Following Maire et al.81, we evaluated how many dimensions, i.e., PCoA axes, should be considered in the calculation of FDis. The quality of the functional trait spaces was calculated as the mean squared deviation (mSD) between the initial distances between species (based on raw trait values) and the distance between species in the projected functional trait space81. The functional trait space with the lowest mSD is considered to have the highest quality, i.e., this trait space is the best representation of the initial functional trait values. We tested nine functional trait spaces (from two to ten dimensions). mSD ranged from 0.01 to 0.03, with the lowest value belonging to the functional trait space with five dimensions. The five PCoA axes explained 98.1% of total variation among species (78.6%, 9.1%, 5.3%, 2.9% and 2.2%, respectively). Consequently, FDis values were calculated from the five-dimensional trait space. The centre of the trait space corresponds to average combinations of functional traits in the trait space. This is where the species with the most widespread trait combinations are located. The margin of the trait space corresponds to more extreme trait combinations and is where functionally more specialized species are located.

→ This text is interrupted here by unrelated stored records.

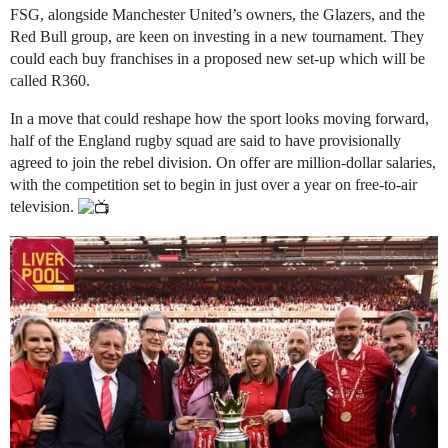
FSG, alongside Manchester United’s owners, the Glazers, and the
Red Bull group, are keen on investing in a new tournament. They
could each buy franchises in a proposed new set-up which will be
called R360.
In a move that could reshape how the sport looks moving forward,
half of the England rugby squad are said to have provisionally
agreed to join the rebel division. On offer are million-dollar salaries,
with the competition set to begin in just over a year on free-to-air
television.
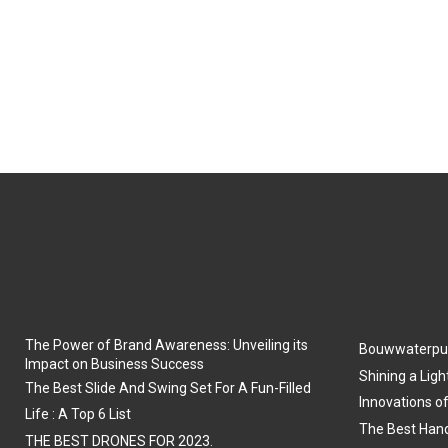
The Power of Brand Awareness: Unveiling its
Bouwwaterpu
Impact on Business Success
Shining a Ligh
The Best Slide And Swing Set For A Fun-Filled
Innovations o
Life : A Top 6 List
The Best Hand
THE BEST DRONES FOR 2023.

To visualize the functional trait spaces of current and projected future bird assemblages on two trait dimensions (see Fig. 3), we computed the Euclidean distances between species in the functional trait space of the first five PCoA axes and used these distances in a Nonmetric Multidimensional Scaling (NMDS, metaMDS in “vegan” package in R). The NMDS condensed the variation of the five PCoA axes onto two axes. The scaling achieved a stable solution (stress value = 0.07) and the two NMDS dimensions can therefore be considered representative for visualizing the overall trait variation among species based on the ten morphological traits. We fitted trait-arrows to the NMDS space to indicate how five of the ten morphological bird traits, representing the different types of traits (body mass, bill length, Kipp’s distance, tail length, tarsus length), were related to the ordination axes. These arrows indicate that variation in body mass was primarily related to the first NMDS axis, while the second axes primarily represented variation in Kipp’s distance (higher at negative values) and tarsus length (higher at positive values) (Fig. 3, first panel).